Pull from the data below each line where the word "points" occurs, and copy it.

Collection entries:
★ ★ ★ ★ ★ ★ ★
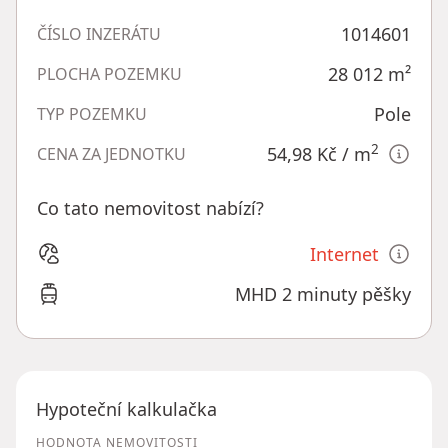
1014601
ČÍSLO INZERÁTU
28 012
m²
PLOCHA POZEMKU
Pole
TYP POZEMKU
2
54,98 Kč
/ m
CENA ZA JEDNOTKU
Co tato nemovitost nabízí?
Internet
MHD 2 minuty pěšky
Hypoteční kalkulačka
HODNOTA NEMOVITOSTI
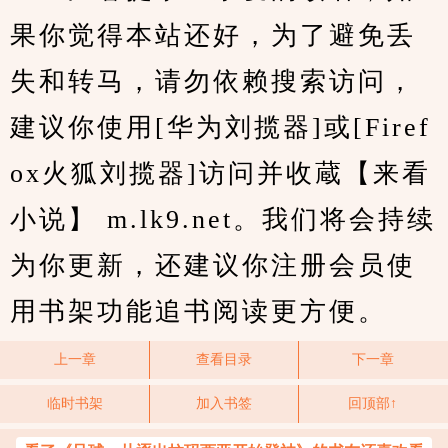
果你觉得本站还好，为了避免丢
失和转马，请勿依赖搜索访问，
建议你使用[华为刘揽器]或[Firef
ox火狐刘揽器]访问并收蔵【来看
小说】 m.lk9.net。我们将会持续
为你更新，还建议你注册会员使
用书架功能追书阅读更方便。
上一章
查看目录
下一章
临时书架
加入书签
回顶部↑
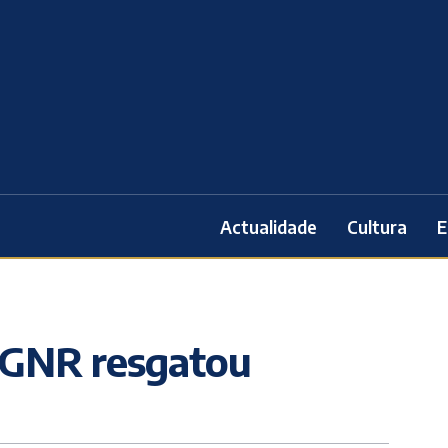
Actualidade
Cultura
E
 GNR resgatou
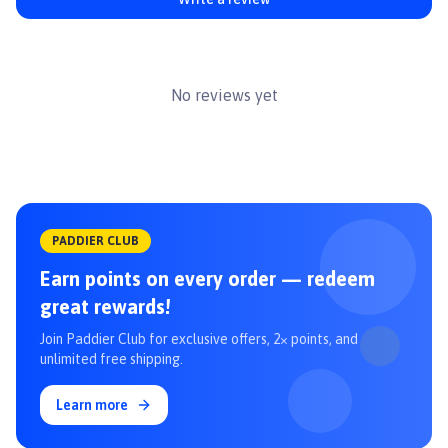
#chamsocmeo #nhavesinhmeo #catmeo #catvesinhmeo #khaymeo
#khayvesinhmeo #cattoilet #paddypetshop #Richell
No reviews yet
PADDIER CLUB
Earn points on every order — redeem
great rewards!
Join Paddier Club for exclusive offers, 2× points, and
unlimited free shipping.
Learn more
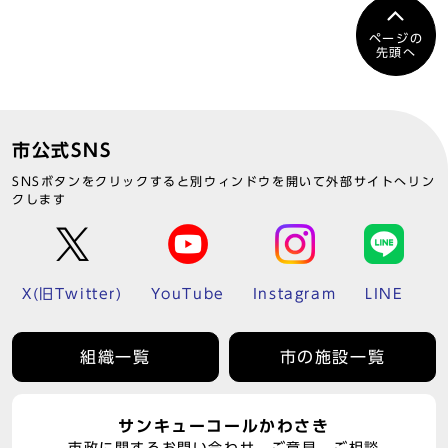
ページの
先頭へ
市公式SNS
SNSボタンをクリックすると別ウィンドウを開いて外部サイトへリン
クします
X(旧Twitter)
YouTube
Instagram
LINE
組織一覧
市の施設一覧
サンキューコールかわさき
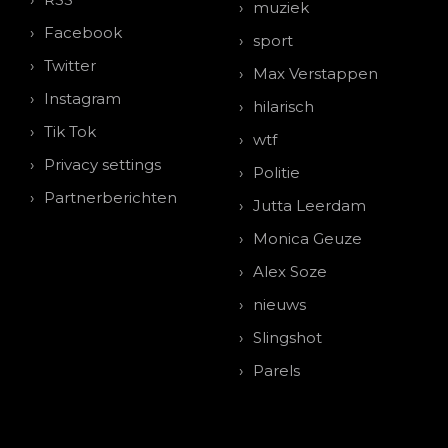
muziek
Facebook
sport
Twitter
Max Verstappen
Instagram
hilarisch
Tik Tok
wtf
Privacy settings
Politie
Partnerberichten
Jutta Leerdam
Monica Geuze
Alex Soze
nieuws
Slingshot
Parels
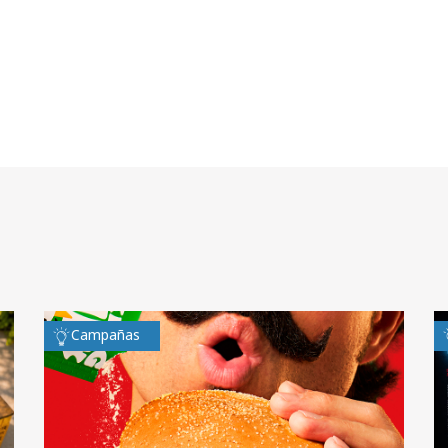
Campañas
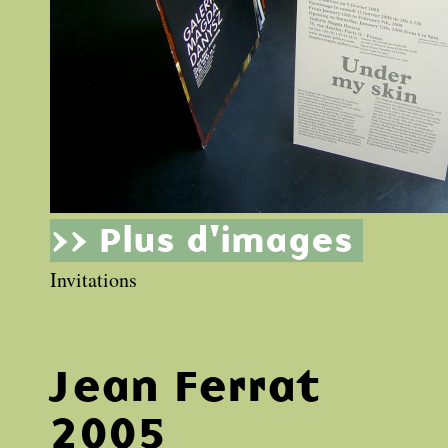
>> Plus d'images
Invitations
Jean Ferrat
2005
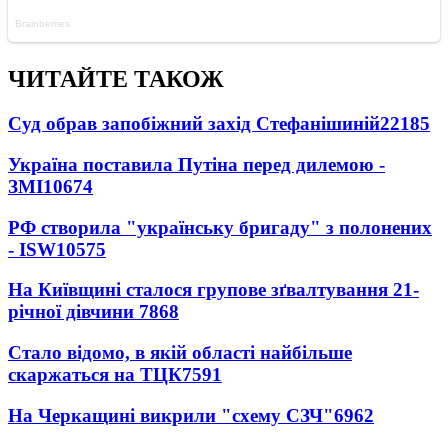
ЧИТАЙТЕ ТАКОЖ
Суд обрав запобіжний захід Стефанішиній
22185
Україна поставила Путіна перед дилемою -
ЗМІ
10674
РФ створила "українську бригаду" з полонених
- ISW
10575
На Київщині сталося групове зґвалтування 21-
річної дівчини
7868
Стало відомо, в якій області найбільше
скаржаться на ТЦК
7591
На Черкащині викрили "схему СЗЧ"
6962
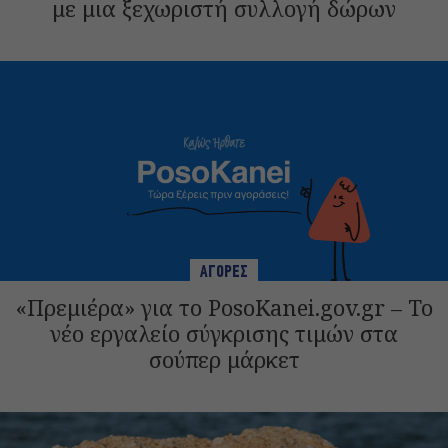
με μια ξεχωριστή συλλογή δώρων
ΑΓΟΡΕΣ
«Πρεμιέρα» για το PosoKanei.gov.gr – Το
νέο εργαλείο σύγκρισης τιμών στα
σούπερ μάρκετ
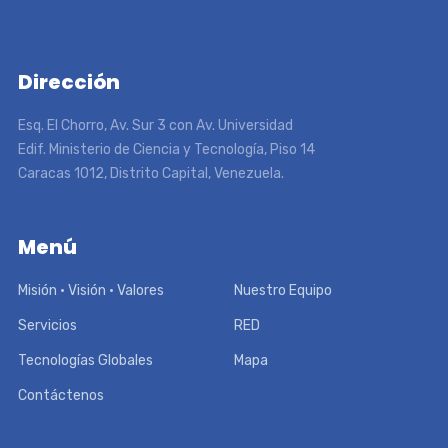
Dirección
Esq. El Chorro, Av. Sur 3 con Av. Universidad
Edif. Ministerio de Ciencia y Tecnología, Piso 14
Caracas 1012, Distrito Capital, Venezuela.
Menú
Misión • Visión • Valores
Nuestro Equipo
Servicios
RED
Tecnologías Globales
Mapa
Contáctenos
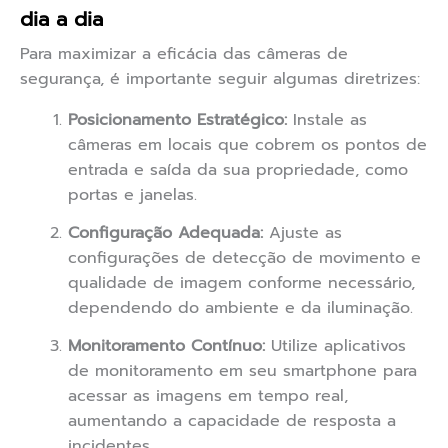
dia a dia
Para maximizar a eficácia das câmeras de
segurança, é importante seguir algumas diretrizes:
Posicionamento Estratégico:
Instale as
câmeras em locais que cobrem os pontos de
entrada e saída da sua propriedade, como
portas e janelas.
Configuração Adequada:
Ajuste as
configurações de detecção de movimento e
qualidade de imagem conforme necessário,
dependendo do ambiente e da iluminação.
Monitoramento Contínuo:
Utilize aplicativos
de monitoramento em seu smartphone para
acessar as imagens em tempo real,
aumentando a capacidade de resposta a
incidentes.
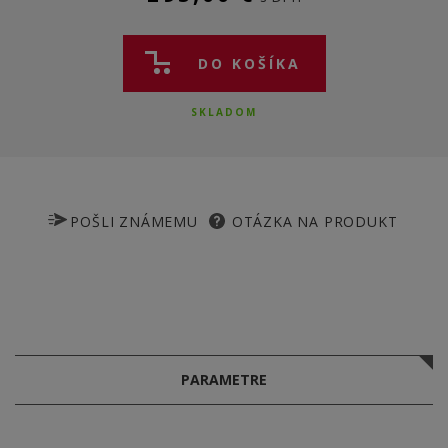
DO KOŠÍKA
SKLADOM
POŠLI ZNÁMEMU
OTÁZKA NA PRODUKT
PARAMETRE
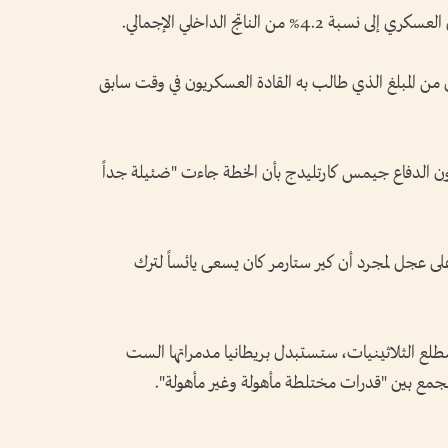
% من الناتج الداخلي الإجمالي.
ي يبقى أدنى من المبلغ الذي طالب به القادة العسكريون في وقت سابق
ؤون الدفاع جيمس كارتليدج بأن الخطة جاءت "ضئيلة جداً
لى عجل لمجرد أن كير ستارمر كان يسعى يائساً لترك
 مطلع الثلاثينيات، ستستبدل بريطانيا مدمراتها الست
جمع بين "قدرات مختلطة مأهولة وغير مأهولة".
★ ★ ★ ★ ★ ★ ★
* [Answer section]:
Earn points on every order — redeem
Join Paddier Club for exclusive offers, 2× points, and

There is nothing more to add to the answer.